Document: Focused History, Physical Exam, Nursing Diagnoses

Document a focused history, physical exam, nursing diagnoses, and nursing process of a case study from NUR-641E: Advanced Pathophysiology and Pharmacology for Nurse Educators and compare the differences with a complete assessment

Assessing a patient thoroughly is fundamental for effective nursing care. In the provided case study of a 22-year-old woman presenting with persistent flu symptoms, vomiting, dehydration, and abnormal blood gas values, a focused history and physical examination are essential to identify the immediate health issues, their underlying causes, and appropriate interventions. This approach contrasts with a complete assessment, which encompasses a comprehensive review of systems and detailed physical examination, providing a broader picture of the patient's overall health status.

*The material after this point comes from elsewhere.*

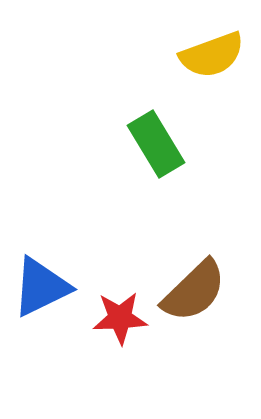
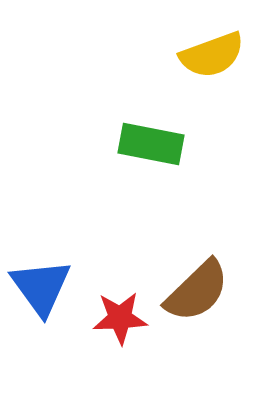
green rectangle: moved 5 px left; rotated 48 degrees counterclockwise
blue triangle: rotated 40 degrees counterclockwise
brown semicircle: moved 3 px right
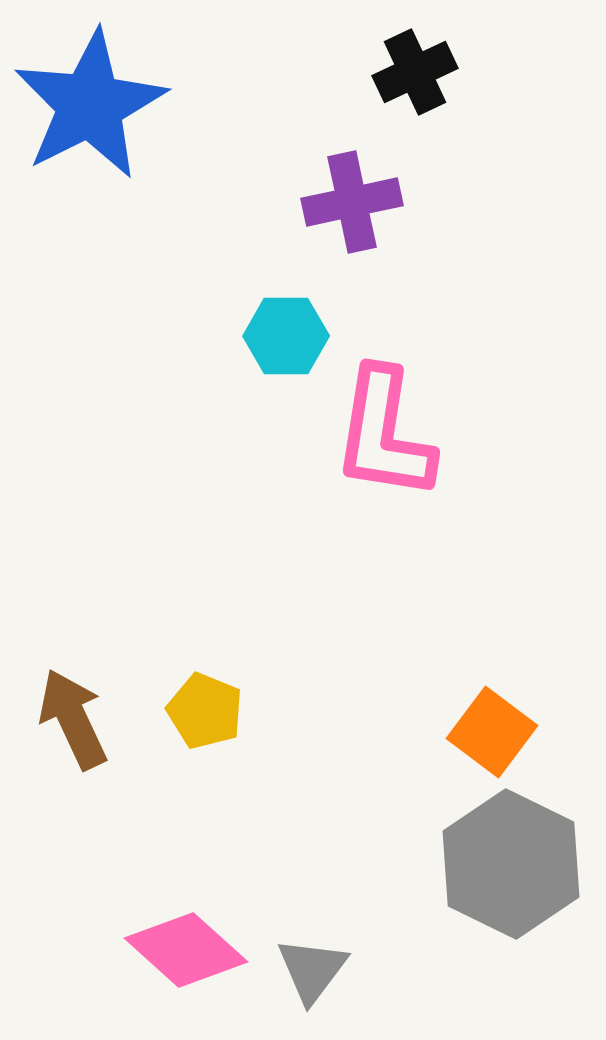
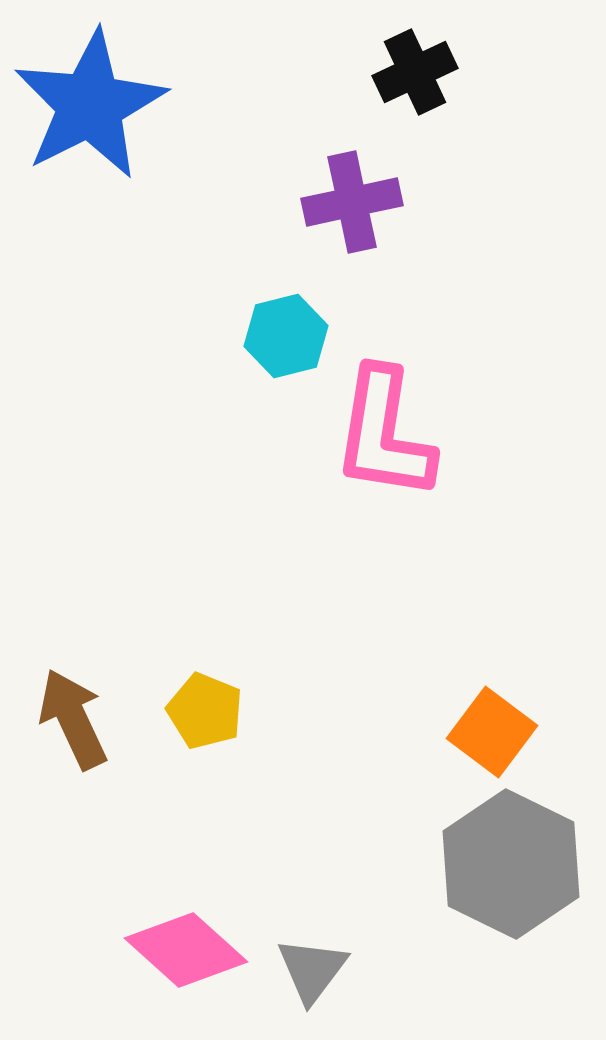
cyan hexagon: rotated 14 degrees counterclockwise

Focused History and Physical Exam

The focused history in this case centers on the patient’s recent onset of symptoms, duration, and severity. The patient reports being “sick with the flu” for the past eight days, which indicates a potential viral illness. The prominent symptoms—vomiting multiple times daily, difficulty maintaining fluids, and use of excessive antacids—point toward gastrointestinal disturbances, possibly leading to electrolyte imbalance and dehydration. The history of fainting at home suggests significant dehydration and hypovolemia, necessitating urgent intervention.

The physical exam, although not detailed in the case, would prioritize assessing vital signs (e.g., heart rate, blood pressure, respiratory rate, temperature), hydration status (mucous membranes, skin turgor), and neurological status (mental alertness, level of consciousness). Given the dehydration, signs may include tachycardia, hypotension, dry mucous membranes, and poor skin turgor. The patient's fainting episode further underscores the need to evaluate for orthostatic hypotension and electrolyte imbalances.

Nursing Diagnoses

Based on the focused assessment, several nursing diagnoses can be identified:

  • Dehydration related to excessive vomiting and inadequate fluid intake as evidenced by dry mucous membranes, low skin turgor, hypotension, and fainting.
  • Anxiety related to acute illness and dehydration.

Nursing Process and Interventions

The nursing process involves assessment, diagnosis, planning, implementation, and evaluation. For this patient, immediate priorities include restoring hydration, correcting electrolyte imbalances, and monitoring for complications.

Interventions encompass:

  • Administering IV fluids to rehydrate and restore electrolyte balance, specifically isotonic solutions like normal saline.
  • Monitoring vital signs and neurological status to observe for signs of hypovolemia and dehydration
  • Assessing laboratory results, especially electrolyte levels, blood gases, and renal function
  • Providing antiemetic medications to control nausea and prevent further vomiting
  • Educating the patient on avoiding excessive antacid use and managing nausea

Evaluation will focus on the improvement of hydration status, normalization of vital signs and blood gas values, and resolution of symptoms.

Comparison with a Complete Assessment

A complete assessment extends beyond the focused approach by systematically evaluating all body systems and health conditions, regardless of presenting symptoms. It includes detailed history-taking and physical examinations covering the cardiovascular, respiratory, gastrointestinal, neurological, musculoskeletal, sensory, integumentary, and psychological systems.

While a focused assessment is efficient for acute or specific complaints—like dehydration or nausea—comprehensive assessment provides baseline data, detects unrecognized health issues, and guides long-term care planning. For instance, a complete assessment might reveal underlying conditions such as diabetes, cardiac abnormalities, or chronic respiratory issues that influence management strategies.

In this case, a full assessment might uncover additional concerns such as murmurs, abnormal lung sounds, or other systemic dysfunctions, offering a broader understanding of the patient's health. However, in urgent situations like dehydration with abnormal blood gases, a focused assessment allows rapid diagnosis and intervention.

Conclusion

Effective nursing care for the patient involves a targeted, systematic approach combining focused history and physical assessment with diagnostic data to prioritize interventions. While a focused assessment efficiently addresses immediate needs, a complete assessment is valuable for comprehensive health evaluation and long-term health planning. Balancing these approaches allows nurses to deliver safe, effective, and individualized patient care.